Pile : je perds, face : tu gagnes

15 novembre 2018 11:11:52

La voiture électrique la plus vendue au monde en Novembre 2018 est la Tesla Model 3. Pourquoi un petit constructeur qui n’existait pas il y a dix ans n’est-il pas dominé par les grands constructeurs qui ont cent fois plus de moyens ?

Tout récemment, les grands patrons de Ford et de General Motors aux États-Unis ont publiquement exprimé leur sentiment : « Nous avons l’expérience et les qualités nécessaires pour fabriquer des millions de voitures électriques, mais nous hésitons parce que concurrencer Tesla implique de gros investissements ». En lisant entre les lignes de ces déclarations, on comprend que les grands constructeurs ne font pas ce qu’ils veulent. En effet, les constructeurs bien établis, comme Ford et General Motors, ont près de 90% de leur capital prêté par de grandes banques, alors que Tesla ne se finance qu’à 12% sur des emprunts, le reste du capital provenant des investisseurs en bourse, nettement plus enclins à la prise de risque.
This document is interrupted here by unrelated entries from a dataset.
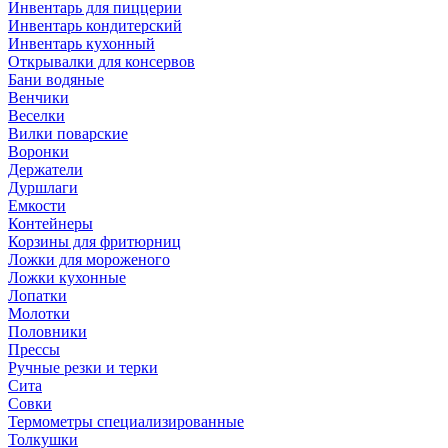
Инвентарь для пиццерии
Инвентарь кондитерский
Инвентарь кухонный
Открывалки для консервов
Бани водяные
Венчики
Веселки
Вилки поварские
Воронки
Держатели
Дуршлаги
Емкости
Контейнеры
Корзины для фритюрниц
Ложки для мороженого
Ложки кухонные
Лопатки
Молотки
Половники
Прессы
Ручные резки и терки
Сита
Совки
Термометры специализированные
Толкушки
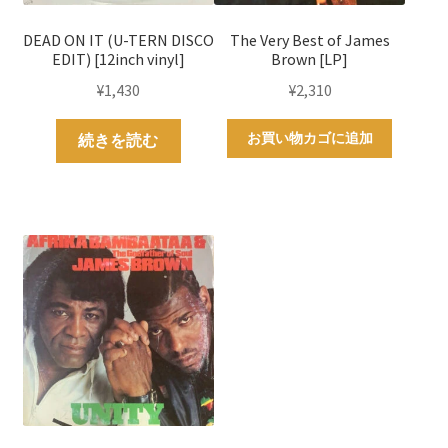
DEAD ON IT (U-TERN DISCO
The Very Best of James
EDIT) [12inch vinyl]
Brown [LP]
¥
1,430
¥
2,310
お買い物カゴに追加
続きを読む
Les énormes dettes des grands constructeurs américains leur permettent d’éviter de payer des impôts, mais ils sont contraints par les banques à limiter les investissements qui ne rapportent pas à court terme. Chez les grands constructeurs européens, les dettes sont moindres mais les prises de risques importantes sont malgré tout limitées par le manque de rentabilité à court terme qui ne pourrait que faire baisser le cours de leurs actions en bourse. N’oublions pas que l’automobile traditionnelle est un produit mûr qui existe depuis plus d’un siècle. Sa position sur le cycle de vie d’un produit est à l’opposé de celle de la voiture électrique 100% sans compromis que proposent Tesla et une poignée d’autres jeunes constructeurs.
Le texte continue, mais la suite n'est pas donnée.